In theory, the zero trust world that we’re moving towards should be better than the moat & castle world of yesterday, but as always, the devil is in the details, and in theory, theory and practice are the same, but in practice, they aren’t.
The Arts & History
‘20-minute sketch’
Here it is:
The artist is Julie Hilboldt, you can see more of her work here..
I don’t know what that style is called.

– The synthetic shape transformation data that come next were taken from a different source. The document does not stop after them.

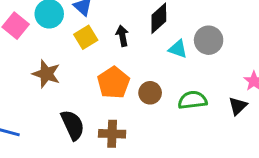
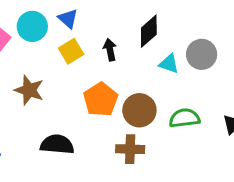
brown circle: (150, 93) -> (139, 110), size x1.4
black semicircle: (73, 125) -> (57, 144), turned -60
brown cross: (112, 134) -> (130, 149), moved

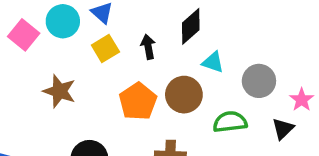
gray circle: (202, 54) -> (259, 81), moved
brown circle: (139, 110) -> (184, 95), moved

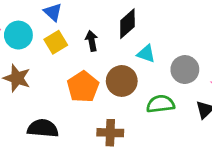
cyan circle: (63, 21) -> (18, 35), moved

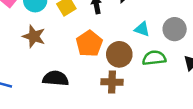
cyan triangle: (146, 54) -> (142, 29), moved
brown circle: (122, 81) -> (119, 54), moved

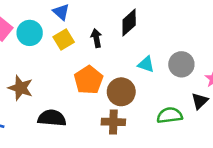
brown star: (34, 36) -> (20, 88), moved
green semicircle: (154, 58) -> (170, 115), moved

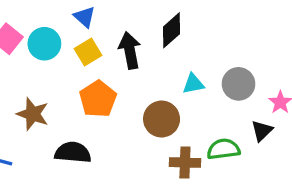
black arrow: (96, 38) -> (130, 50), size x1.5
cyan triangle: (146, 64) -> (193, 84), turned -30
orange pentagon: (89, 80) -> (98, 99), moved
brown cross: (113, 122) -> (185, 163), moved

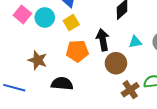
black arrow: (130, 50) -> (103, 40), moved
orange pentagon: (98, 99) -> (77, 51), turned 30
brown cross: (185, 163) -> (130, 90), turned -36

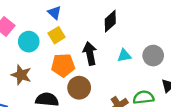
cyan circle: (45, 17) -> (29, 42), moved
brown circle: (116, 63) -> (79, 88), moved

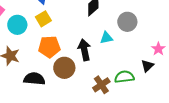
black arrow: (90, 53) -> (84, 50), moved
gray circle: (153, 56) -> (127, 22), moved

I don’t know what this teardrop-brush is called.
But I really like it.
I showed it to my wife, and we were talking about how impressed we are that some people can become so good at art, and how it seems almost impossible to be that good, at least to us who don’t have these types of skills.
But it’s also a good reminder of the power of compounding (“time and pressure”, as Andy Dufresne would say).

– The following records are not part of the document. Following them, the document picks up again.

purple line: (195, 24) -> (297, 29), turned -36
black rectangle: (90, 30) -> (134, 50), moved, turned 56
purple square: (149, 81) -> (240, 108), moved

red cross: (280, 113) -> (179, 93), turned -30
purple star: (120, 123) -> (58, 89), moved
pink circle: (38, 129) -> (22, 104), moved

We have to remember how long they’ve been training, and how all these little improvements month-by-month, year-by-year compound into this level of skill.
They probably started drawing stick figures just like I did, but I did them once in a while and never really did much deliberate practice.
Artists like my cousin, they were drawing and painting tens of hours a week from a young age, and never stopped. Took classes, read art books, and compared notes with other artists in ways specifically designed to improve and explore new techniques.
It doesn’t just happen.
It’s true that we don’t all start from the same place — some people are more naturally talented — but it doesn’t mean what most people think.
Some of the best artists we see may not be some of the most naturally talented, and some failures are no doubt terribly gifted. It takes a lot more than that, we shouldn’t underestimate deliberate practice and number of reps.
👋
I vote for a special thread/segment where you expand upon that science-fiction story over time. Sounds really cool. Perhaps you can crowd-source ideas and/or get editorial feedback from readers.
Maybe one twist is that the comms breaks off partway through. So one individual is stuck 50 years in the future and the rest are 200 years or something. But maybe the person 50 years out knows s/he got disconnected and knows the team is in +200 so they try to send them a message. Remember that movie Paycheck with Ben Affleck?
Great article! I love the Arts & History segment.
Being in shape these days is a hard thing to do. I think the pandemic hit our routine drastically. I hope to change that as well focus day-to-day to achieving my ideal form! "I think I'm in good shape, but you know everyone wants to change or improve something in their own body, haha.